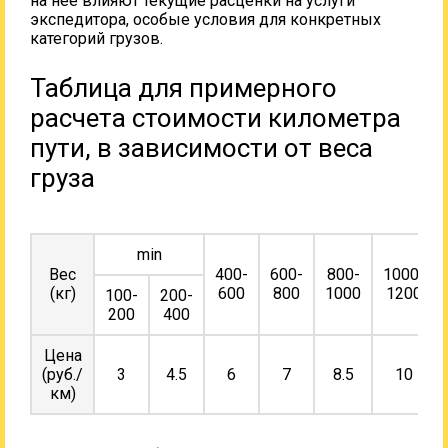
на нее влияют текущие расценки на услуги
экспедитора, особые условия для конкретных
категорий грузов.
Таблица для примерного
расчета стоимости километра
пути, в зависимости от веса
груза
min
Вес
400-
600-
800-
1000-
(кг)
600
800
1000
1200
100-
200-
200
400
Цена
(руб./
3
4.5
6
7
8.5
10
км)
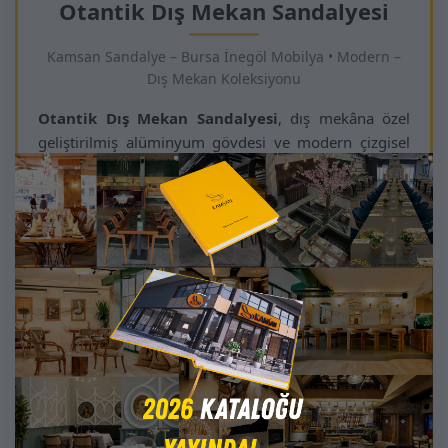
Otantik Dış Mekan Sandalyesi
Kamsan Sandalye – Bursa İnegöl Mobilya • Modern –
Dış Mekan Koleksiyonu
Otantik Dış Mekan Sandalyesi
, dış mekâna özel
geliştirilmiş alüminyum gövdesi ve modern çizgisel
sırt tasarımıyla hem profesyonel işletmeler hem de
şık ev terasları için ideal bir oturma çözümüdür.
Hafif ama son derece dayanıklı yapısı sayesinde kolay
taşınabilir; hava koşullarına dirençli elektrostatik fırın
boya yüzeyi ile uzun yıllar ilk günkü formunu korur.
Yatay çizgi formundaki oturum ve sırt tasarımı,
ergonomik oturma deneyimi sunarken modern dış
mekân dekorasyonlarında güçlü bir görsel vurgu
yaratır. İstiflenebilir yapısı sayesinde cafe, restoran,
otel açık alanları, sahil işletmeleri, balkon ve veranda
gibi yoğun kullanım alanlarında büyük kolaylık sağlar.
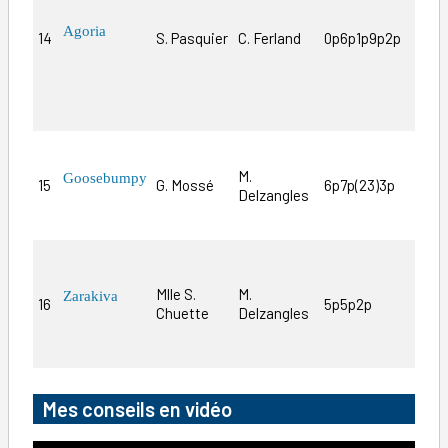
par
der
Agoria
14
S. Pasquier
C. Ferland
0p6p1p9p2p
lon
ne 
déf
d’a
Au 
M.
son
Goosebumpy
15
G. Mossé
6p7p(23)3p
Delzangles
les
han
Bat
han
Mlle S.
M.
Zarakiva
16
5p5p2p
pla
Chuette
Delzangles
par
mai
Mes conseils en vidéo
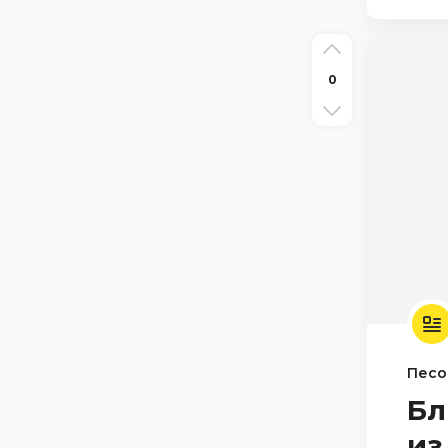
0
Песо
Бл
из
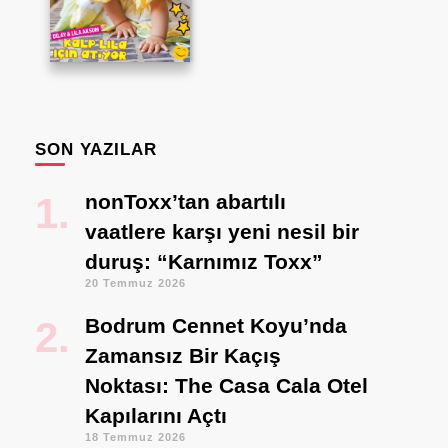
SON YAZILAR
nonToxx’tan abartılı
vaatlere karşı yeni nesil bir
duruş: “Karnımız Toxx”
20 Temmuz 2026
Bodrum Cennet Koyu’nda
Zamansız Bir Kaçış
Noktası: The Casa Cala Otel
Kapılarını Açtı
18 Temmuz 2026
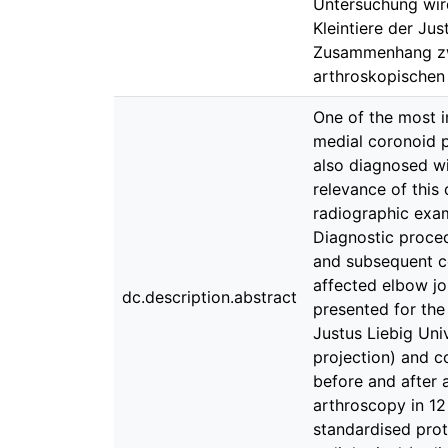
Untersuchung wird
Kleintiere der Jus
Zusammenhang zwi
arthroskopischen
One of the most i
medial coronoid p
also diagnosed wi
relevance of this
radiographic exam
Diagnostic procedu
and subsequent c
affected elbow jo
dc.description.abstract
presented for the
Justus Liebig Uni
projection) and c
before and after 
arthroscopy in 12
standardised prot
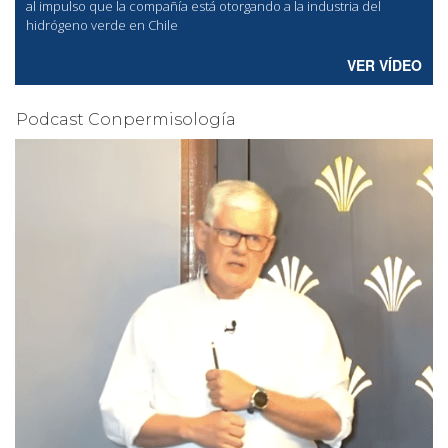
al
impulso que la compañía está otorgando a la industria del
hidrógeno verde en Chile
VER VÍDEO
Podcast Conpermisología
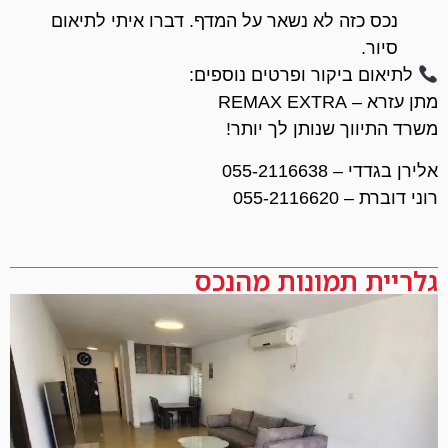
נכס כזה לא נשאר על המדף. דברו איתי לתיאום
סיור.
לתיאום ביקור ופרטים נוספים:
מתן עזרא – REMAX EXTRA
משרד התיווך שנותן לך יותר!
אלירן בגדדי – 055-2116638
רוני דוברת – 055-2116620
גלריית תמונות מהנכס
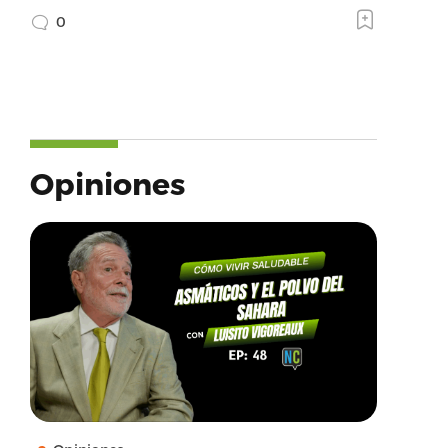
0
Opiniones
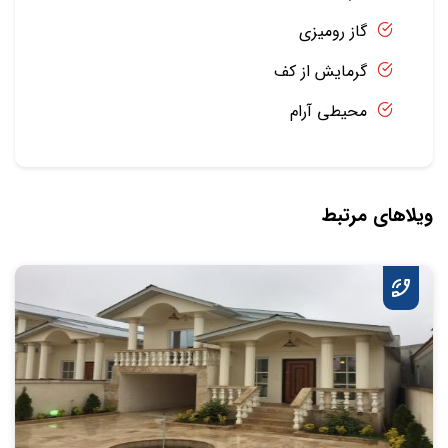
گاز رومیزی
گرمایش از کف
محیطی آرام
ویلاهای مرتبط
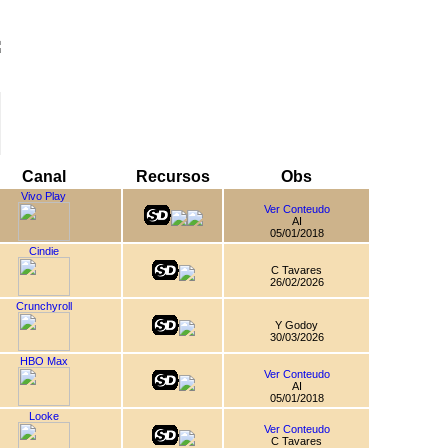
Canal
Recursos
Obs
Vivo Play
Ver Conteudo
AI
05/01/2018
Cindie
C Tavares
26/02/2026
Crunchyroll
Y Godoy
30/03/2026
HBO Max
Ver Conteudo
AI
05/01/2018
Looke
Ver Conteudo
C Tavares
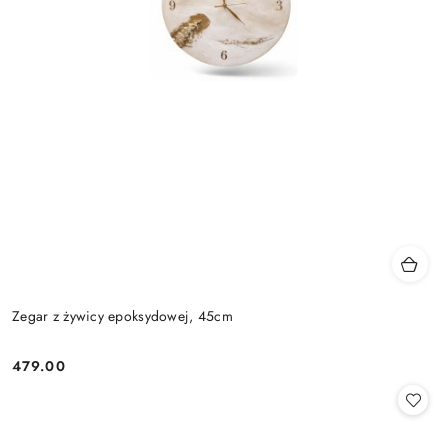
Zegar z żywicy epoksydowej, 45cm
479.00
Cena:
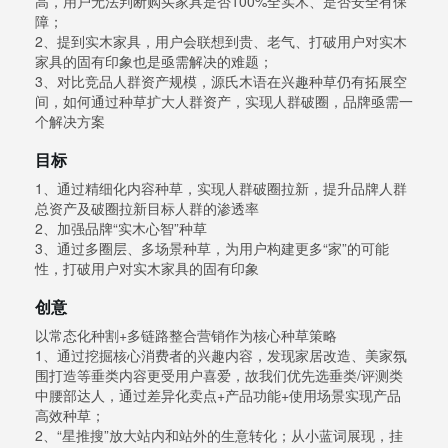
高，用户无法判断购买家具是否100%全实木、是否安全有保
障；
2、提到实木家具，用户会联想到贵、老气、打破用户对实木
家具的固有印象也是亟需解决的难题；
3、对比竞品人群资产规模，源氏木语在兴趣种草仍有拓展空
间，如何通过种草扩大人群资产，实现人群破圈，品牌亟需一
个解决方案
目标
1、通过精细化内容种草，实现人群破圈拉新，提升品牌人群
总资产及破圈拉新目标人群的渗透率
2、加强品牌“实木心智”种草
3、通过多圈层、多场景种草，为用户构建更多“家”的可能
性，打破用户对实木家具的固有印象
创意
以常态化种割+多链路整合营销作为核心种草策略
1、通过挖掘核心消费者的兴趣内容，发现家居改造、美家氛
围打造等垂类内容更受用户喜爱，故我们优先选垂类/评测类
中腰部达人，通过差异化卖点+产品功能+使用场景实现产品
高效种草；
2、“星推搜”放大站内和站外的生意转化；从小蓝词展现，挂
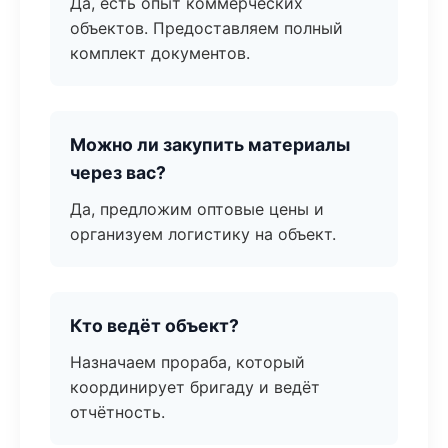
Да, есть опыт коммерческих
объектов. Предоставляем полный
комплект документов.
Можно ли закупить материалы
через вас?
Да, предложим оптовые цены и
организуем логистику на объект.
Кто ведёт объект?
Назначаем прораба, который
координирует бригаду и ведёт
отчётность.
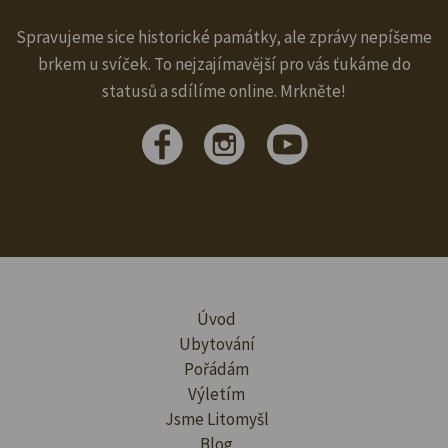
Spravujeme sice historické památky, ale zprávy nepíšeme
brkem u svíček. To nejzajímavější pro vás ťukáme do
statusů a sdílíme online. Mrkněte!
Úvod
Ubytování
Pořádám
Výletím
Jsme Litomyšl
Blog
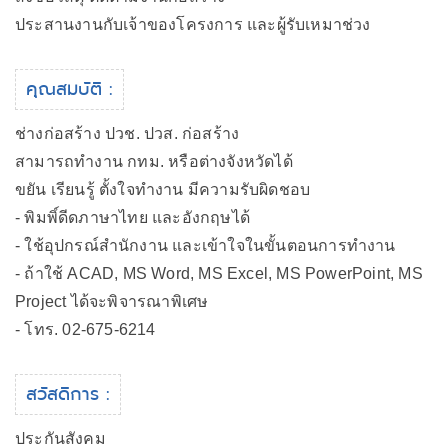
ประสานงานกับเจ้าของโครงการ และผู้รับเหมาช่วง
คุณสมบัติ :
ช่างก่อสร้าง ปวช. ปวส. ก่อสร้าง
สามารถทำงาน กทม. หรือต่างจังหวัดได้
ขยัน เรียนรู้ ตั้งใจทำงาน มีความรับผิดชอบ
- พิมพิ์ดีดภาษาไทย และอังกฤษได้
- ใช้อุปกรณ์สำนักงาน และเข้าใจในขั้นตอนการทำงาน
- ถ้าใช้ ACAD, MS Word, MS Excel, MS PowerPoint, MS
Project ได้จะพิจารณาพิเศษ
- โทร. 02-675-6214
สวัสดิการ :
ประกันสังคม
■ ■ ■ ■ ■
EXERCISE AIM
Would you please repeat the lines from the one with "- ใช้อุปกรณ์สำนักงาน และเข้าใจในขั้นตอนการทำงาน" through the last line of the listing above, exactly and with nothing else?

ANSWER SPACE
- ใช้อุปกรณ์สำนักงาน และเข้าใจในขั้นตอนการทำงาน
- ถ้าใช้ ACAD, MS Word, MS Excel, MS PowerPoint, MS
Project ได้จะพิจารณาพิเศษ
- โทร. 02-675-6214
สวัสดิการ :
ประกันสังคม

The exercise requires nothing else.